Google Cloud insights help qualify EV charging locations
It’s all well and good suggesting that more chargers are needed and that electric vehicles (EVs) will reach their peak without the necessary infrastructure behind it.
With such a major endeavour underway, it’s important to understand how to navigate the seemingly endless possibilities for EV charging installations, which is why organisations are having to look carefully at how they roll out their own networks.
In the US, the industry is expected to see investment from its government amounting to approximately US$7.5bn over the next five years, which will be assigned to the most beneficial sites as the most pressing charging demands are met.
Researchers at Purdue University are leveraging data and insights to confirm what sites are the most suitable for the next phase of EV infrastructure expansion. Using Google Cloud’s fully serverless data warehouse BigQuery and BigQuery GIS, the university will gain access to public datasets and geospatial analytics to inform decision making.
Leveraging public data to inform the next EV charging installations
Using BigQuery and BigQuery GIS, personnel at Howell Li, Principal Research Analyst at JTRP is able to separate data from 184 billion vehicles with connected data sharing capabilities to assess the use cases across rural and urban areas of the US. Following this, analysis of 24 million EV miles will provide useful geographical information to plot out the use of battery-electric vehicles (BEVs) and hybrid-electric vehicles (HEVs).
“Connected vehicle data is emerging as our best source of data for government agencies to make infrastructure investments, but these data sets are enormous,” says the Director of JTRP at Purdue University Darcy Bullock.
“BigQuery’s public datasets provide scalable tools for conducting this analysis, which we believe is a model for how government agencies can cost-effectively harness powerful insights of connected vehicle data.”
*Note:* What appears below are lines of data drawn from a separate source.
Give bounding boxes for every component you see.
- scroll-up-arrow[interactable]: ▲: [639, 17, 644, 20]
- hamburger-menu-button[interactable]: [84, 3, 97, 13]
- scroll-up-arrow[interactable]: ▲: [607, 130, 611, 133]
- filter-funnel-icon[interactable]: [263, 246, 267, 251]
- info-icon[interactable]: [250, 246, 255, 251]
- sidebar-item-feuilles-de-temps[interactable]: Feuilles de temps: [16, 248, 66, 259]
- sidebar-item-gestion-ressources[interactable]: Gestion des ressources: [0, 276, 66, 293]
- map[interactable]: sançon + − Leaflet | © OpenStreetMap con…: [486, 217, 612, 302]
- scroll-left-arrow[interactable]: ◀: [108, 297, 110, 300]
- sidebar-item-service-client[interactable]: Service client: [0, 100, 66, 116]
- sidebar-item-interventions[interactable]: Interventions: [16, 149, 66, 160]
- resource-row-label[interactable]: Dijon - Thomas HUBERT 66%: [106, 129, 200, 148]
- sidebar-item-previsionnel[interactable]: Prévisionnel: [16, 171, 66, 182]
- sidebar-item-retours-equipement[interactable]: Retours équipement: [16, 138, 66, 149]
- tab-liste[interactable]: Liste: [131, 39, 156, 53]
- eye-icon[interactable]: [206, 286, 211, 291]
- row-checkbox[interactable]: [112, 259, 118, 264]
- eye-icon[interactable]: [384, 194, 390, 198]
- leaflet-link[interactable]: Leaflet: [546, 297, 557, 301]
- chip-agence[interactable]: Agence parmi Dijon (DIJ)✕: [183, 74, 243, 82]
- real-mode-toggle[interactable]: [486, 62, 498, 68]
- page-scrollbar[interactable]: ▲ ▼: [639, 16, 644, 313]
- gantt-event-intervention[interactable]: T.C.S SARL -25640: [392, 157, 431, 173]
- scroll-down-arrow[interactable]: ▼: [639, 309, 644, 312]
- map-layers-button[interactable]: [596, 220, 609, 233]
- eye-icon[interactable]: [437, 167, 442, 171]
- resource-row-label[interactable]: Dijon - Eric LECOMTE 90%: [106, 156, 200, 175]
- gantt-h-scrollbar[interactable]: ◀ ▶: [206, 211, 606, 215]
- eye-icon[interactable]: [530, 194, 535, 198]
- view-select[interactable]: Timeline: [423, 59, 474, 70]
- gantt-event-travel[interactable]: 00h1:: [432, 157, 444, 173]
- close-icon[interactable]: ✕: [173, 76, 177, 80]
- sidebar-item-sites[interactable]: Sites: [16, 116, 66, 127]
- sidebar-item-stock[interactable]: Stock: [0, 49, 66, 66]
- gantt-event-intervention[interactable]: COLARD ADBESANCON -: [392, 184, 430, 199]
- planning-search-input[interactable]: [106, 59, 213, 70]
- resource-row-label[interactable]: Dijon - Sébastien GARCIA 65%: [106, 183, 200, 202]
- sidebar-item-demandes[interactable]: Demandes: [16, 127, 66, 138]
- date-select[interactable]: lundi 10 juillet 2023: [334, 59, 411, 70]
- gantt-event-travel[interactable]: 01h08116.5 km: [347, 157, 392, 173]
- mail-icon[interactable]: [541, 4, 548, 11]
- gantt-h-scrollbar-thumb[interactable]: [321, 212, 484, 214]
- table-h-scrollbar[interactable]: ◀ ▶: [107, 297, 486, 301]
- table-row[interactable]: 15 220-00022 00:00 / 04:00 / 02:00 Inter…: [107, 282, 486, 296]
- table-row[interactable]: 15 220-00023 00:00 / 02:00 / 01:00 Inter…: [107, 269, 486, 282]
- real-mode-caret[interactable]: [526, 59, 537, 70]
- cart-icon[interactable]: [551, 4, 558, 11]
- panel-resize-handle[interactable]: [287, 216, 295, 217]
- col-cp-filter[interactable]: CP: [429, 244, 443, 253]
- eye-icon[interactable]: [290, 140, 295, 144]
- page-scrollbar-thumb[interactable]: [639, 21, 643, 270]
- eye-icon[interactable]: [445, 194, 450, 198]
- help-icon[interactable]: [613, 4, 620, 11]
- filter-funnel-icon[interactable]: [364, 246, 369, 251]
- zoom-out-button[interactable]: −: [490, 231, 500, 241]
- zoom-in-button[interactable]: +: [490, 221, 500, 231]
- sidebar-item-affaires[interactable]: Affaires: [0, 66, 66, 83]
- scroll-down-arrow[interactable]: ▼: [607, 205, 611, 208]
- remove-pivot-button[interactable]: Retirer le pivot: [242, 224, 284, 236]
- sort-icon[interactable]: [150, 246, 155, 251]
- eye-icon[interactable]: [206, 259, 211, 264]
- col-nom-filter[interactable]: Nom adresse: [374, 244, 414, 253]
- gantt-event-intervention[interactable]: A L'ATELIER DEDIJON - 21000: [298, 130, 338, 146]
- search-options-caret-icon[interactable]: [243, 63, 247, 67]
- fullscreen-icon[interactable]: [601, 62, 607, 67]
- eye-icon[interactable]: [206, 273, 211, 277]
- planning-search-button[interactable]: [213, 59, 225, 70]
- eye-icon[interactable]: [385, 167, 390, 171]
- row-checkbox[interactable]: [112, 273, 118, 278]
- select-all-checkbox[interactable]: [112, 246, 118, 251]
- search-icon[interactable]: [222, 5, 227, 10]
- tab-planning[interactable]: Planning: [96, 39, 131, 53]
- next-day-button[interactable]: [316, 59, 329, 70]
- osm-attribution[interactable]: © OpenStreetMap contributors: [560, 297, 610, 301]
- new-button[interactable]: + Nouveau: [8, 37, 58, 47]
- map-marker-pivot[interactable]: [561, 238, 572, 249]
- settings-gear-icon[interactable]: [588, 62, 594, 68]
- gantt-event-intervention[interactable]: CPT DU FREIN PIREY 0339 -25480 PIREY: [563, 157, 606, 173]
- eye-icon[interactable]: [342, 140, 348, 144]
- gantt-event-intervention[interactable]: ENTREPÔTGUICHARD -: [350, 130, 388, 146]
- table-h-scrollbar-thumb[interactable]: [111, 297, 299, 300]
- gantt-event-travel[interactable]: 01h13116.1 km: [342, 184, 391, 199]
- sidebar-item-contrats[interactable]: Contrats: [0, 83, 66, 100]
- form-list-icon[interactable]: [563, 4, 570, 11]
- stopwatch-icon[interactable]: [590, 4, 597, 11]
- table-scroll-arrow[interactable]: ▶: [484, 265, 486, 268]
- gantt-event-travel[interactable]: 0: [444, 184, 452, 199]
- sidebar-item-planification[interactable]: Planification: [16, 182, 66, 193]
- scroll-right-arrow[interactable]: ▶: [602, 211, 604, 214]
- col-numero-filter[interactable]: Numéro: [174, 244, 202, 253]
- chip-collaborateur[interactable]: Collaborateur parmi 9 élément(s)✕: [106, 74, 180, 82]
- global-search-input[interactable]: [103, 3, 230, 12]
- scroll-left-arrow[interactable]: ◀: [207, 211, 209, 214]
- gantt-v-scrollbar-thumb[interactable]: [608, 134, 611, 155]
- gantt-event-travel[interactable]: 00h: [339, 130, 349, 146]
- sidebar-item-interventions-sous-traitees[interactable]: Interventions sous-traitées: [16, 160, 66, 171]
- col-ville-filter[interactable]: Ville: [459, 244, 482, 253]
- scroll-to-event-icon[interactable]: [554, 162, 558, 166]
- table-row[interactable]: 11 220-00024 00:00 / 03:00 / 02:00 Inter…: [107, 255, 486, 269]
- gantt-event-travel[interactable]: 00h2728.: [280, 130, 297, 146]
Informed EV charging to meet zero-emissions targets
One of the crucial factors in meeting demand for zero emissions in one of the most sustainable cities, California, is the ability to even out the disparity of charging availability between urban and rural areas. As a requirement to meet by the California Air Resources Boards to reach approval of the Advanced Clean Cars II Regulation by 2035, BigQuery allows the university to map out the areas and—while determining the pitfalls of previous EV charging installations—inform efforts more carefully moving forward.
“Our analysis of the data has shown that it can be ten times more likely to find a charging plug during peak hours in rural counties than in urban areas such as Los Angeles,” says Jijo Mathew, Transportation Research Engineer at Purdue University.
Without this information in the past, not only have organisations missed out on crucial commercial opportunities, but their efforts to make the transition to EVs have, in some cases, been focused in the wrong areas.
Of course, further factors must be taken into account, such as the latest trends in electrification and the US states that are emerging in this space. Pairing the data and the trends will allow companies to gain a better understanding of the current landscape and where demand might evolve
“Currently, agencies across the country are working on tight schedules to propose electric vehicle charging infrastructure deployment plans to the US Department of Transportation. The increasing availability of real-world electric vehicle data, and the ability to intersect that data with widely available public datasets, enables stakeholders to make data-driven decisions for equitable multi-million dollar investments,” says Jairaj Desai, Transportation Research Engineer at Purdue University.